Some of the biggest deals involved cloud applications that could be sold to enterprises, specifically Oracle Corporation (NASDAQ:ORCL)‘s purchase of Taleo and International Business Machines Corp. (NYSE:IBM)‘s purchase of Kenexa.

Obviously there remains a big appetite for cloud applications. So who might be the next to go?

Workday Inc (NYSE:WDAY)Workday Inc (NYSE:WDAY)

Workday only went public a few months ago, and has gained just 7% from its first trade, and is presently trading at near $51/share, a market cap of $8.5 billion.

Workday produces what it calls “human capital management” software, so it’s competitive with both Taleo and Kenexa. Institutions own just 13% so it is highly vulnerable to an unfriendly bid. It has reported sales going back a year, demonstrating impressive quarter-to-quarter growth, but the current stock price is still 50 times those revenues. (As to profits, you really don’t want to see them in such a fast-growing company, but margins are approaching break-even.)

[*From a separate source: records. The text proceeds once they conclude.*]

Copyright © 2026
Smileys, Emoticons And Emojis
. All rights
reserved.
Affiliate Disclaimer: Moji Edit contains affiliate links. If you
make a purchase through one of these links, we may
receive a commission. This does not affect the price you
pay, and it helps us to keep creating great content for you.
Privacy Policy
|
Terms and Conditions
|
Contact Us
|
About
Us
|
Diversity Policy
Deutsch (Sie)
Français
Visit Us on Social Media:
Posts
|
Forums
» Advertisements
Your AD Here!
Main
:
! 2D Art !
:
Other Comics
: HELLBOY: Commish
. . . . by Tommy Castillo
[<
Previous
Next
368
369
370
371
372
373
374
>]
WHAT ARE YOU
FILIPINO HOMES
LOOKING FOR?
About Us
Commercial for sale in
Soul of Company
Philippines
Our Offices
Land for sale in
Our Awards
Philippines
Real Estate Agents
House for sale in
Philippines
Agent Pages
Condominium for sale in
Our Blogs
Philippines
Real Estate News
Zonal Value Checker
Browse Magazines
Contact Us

Workday’s architecture stack is based on transaction processing, not data analysis, so it’s very fast. The key value store is kept in mySQL, an open source database now owned by Oracle, and Inno/DB – both are under the General Public License. The company’s technology goal is to speed up handling even further by putting all client data on chips, rather than on disk.

Who might be a buyer? SAP AG (ADR) (NYSE:SAP) might be a buyer. The Workday architecture uses approaches SAP itself was considering just a few years ago.

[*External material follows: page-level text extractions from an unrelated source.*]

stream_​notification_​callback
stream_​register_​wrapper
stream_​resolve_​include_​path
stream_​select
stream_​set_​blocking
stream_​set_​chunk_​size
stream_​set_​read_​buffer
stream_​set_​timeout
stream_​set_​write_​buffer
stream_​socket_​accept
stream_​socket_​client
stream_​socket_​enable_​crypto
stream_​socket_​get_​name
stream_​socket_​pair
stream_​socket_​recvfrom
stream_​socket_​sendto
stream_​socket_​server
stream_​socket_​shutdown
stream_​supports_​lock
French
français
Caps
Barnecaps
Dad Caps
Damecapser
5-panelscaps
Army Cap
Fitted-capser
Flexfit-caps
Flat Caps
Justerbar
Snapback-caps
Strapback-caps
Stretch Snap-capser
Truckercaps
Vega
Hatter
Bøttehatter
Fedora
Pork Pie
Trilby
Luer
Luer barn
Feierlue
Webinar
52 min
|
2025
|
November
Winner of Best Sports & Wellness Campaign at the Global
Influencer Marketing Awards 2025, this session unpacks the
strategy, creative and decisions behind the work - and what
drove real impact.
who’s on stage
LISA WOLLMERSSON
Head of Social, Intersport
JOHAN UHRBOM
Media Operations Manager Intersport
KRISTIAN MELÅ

Tibco Software Inc. (NASDAQ:TIBX)

Tibco predates cloud in the industry, so its latest software is an evolution from older, enterprise approaches. That’s actually a good thing, because it makes the company a better fit with existing enterprise players that want to give their customers a glide path into cloud.

The company’s market cap is $3.67 billion, and it actually has earnings. Holders of the stock are paying less than four times the annual revenues for the company, based on last year’s number of $1.02 billion in sales. Since 2009, those sales have doubled, while profit margins have been on a steady uptick.

Tibco is in the data analysis space, middleware that enables the creation of applications in a variety of areas. Its most recent acquisition, in 2010, was LoyaltyLabs, which works in the marketing space. But since it’s a platform, it’s applicable across industry groups.

Who might be a buyer? Dell Inc. (NASDAQ:DELL) might be the best fit here, but that’s not going to happen given that all the company’s efforts are currently focused on going private. I’d look more toward SAP again, or perhaps Oracle.


Ebix is a company I’ve owned a piece of for some months, and its performance as an investment has not mirrored its success as a company, especially since a Nov. 5 Bloomberg article that said the SEC is investigating its accounting practices.

Ebix provides provides software for insurers, allowing them to create online marketplaces for their products. It has been pushing heavily into health insurance, making a number of acquisitions in that space during 2012.

Copperfield Research has been on the warpath against Ebix, claiming its accounting controls are inadequate and questioning the company’s denial of any SEC action against them.